1 files changed, 68 insertions, 79 deletions

diff --git a/debuggerd/libdebuggerd/utility.cpp b/debuggerd/libdebuggerd/utility.cpp
index 2c645b542..0a1d2a4da 100644
--- a/debuggerd/libdebuggerd/utility.cpp
+++ b/debuggerd/libdebuggerd/utility.cpp
@@ -30,11 +30,11 @@
 
 #include <string>
 
+#include <android-base/logging.h>
 #include <android-base/properties.h>
 #include <android-base/stringprintf.h>
 #include <android-base/strings.h>
 #include <android-base/unique_fd.h>
-#include <async_safe/log.h>
 #include <bionic/reserved_signals.h>
 #include <debuggerd/handler.h>
 #include <log/log.h>
@@ -43,6 +43,7 @@
 
 using android::base::unique_fd;
 
+// Whitelist output desired in the logcat output.

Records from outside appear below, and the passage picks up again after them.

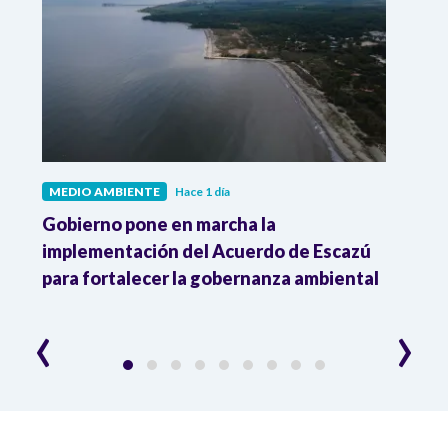
MEDIO AMBIENTE
Hace 1 día
MEDI
Gobierno pone en marcha la
Gobi
r
implementación del Acuerdo de Escazú
el p
para fortalecer la gobernanza ambiental
delim
cons
‹
›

 bool is_allowed_in_logcat(enum logtype ltype) {
   if ((ltype == HEADER)
    || (ltype == REGISTERS)
@@ -125,57 +126,58 @@ void _VLOG(log_t* log, enum logtype ltype, const char* fmt, va_list ap) {
 
 #define MEMORY_BYTES_TO_DUMP 256
 #define MEMORY_BYTES_PER_LINE 16
-static_assert(MEMORY_BYTES_PER_LINE == kTagGranuleSize);
-
-ssize_t dump_memory(void* out, size_t len, uint8_t* tags, size_t tags_len, uint64_t* addr,
-                    unwindstack::Memory* memory) {
-  // Align the address to the number of bytes per line to avoid confusing memory tag output if
-  // memory is tagged and we start from a misaligned address. Start 32 bytes before the address.
-  *addr &= ~(MEMORY_BYTES_PER_LINE - 1);
-  if (*addr >= 4128) {
-    *addr -= 32;
-  }
 
-  // We don't want the address tag to appear in the addresses in the memory dump.
-  *addr = untag_address(*addr);
+void dump_memory(log_t* log, unwindstack::Memory* memory, uint64_t addr, const std::string& label) {
+  // Align the address to sizeof(long) and start 32 bytes before the address.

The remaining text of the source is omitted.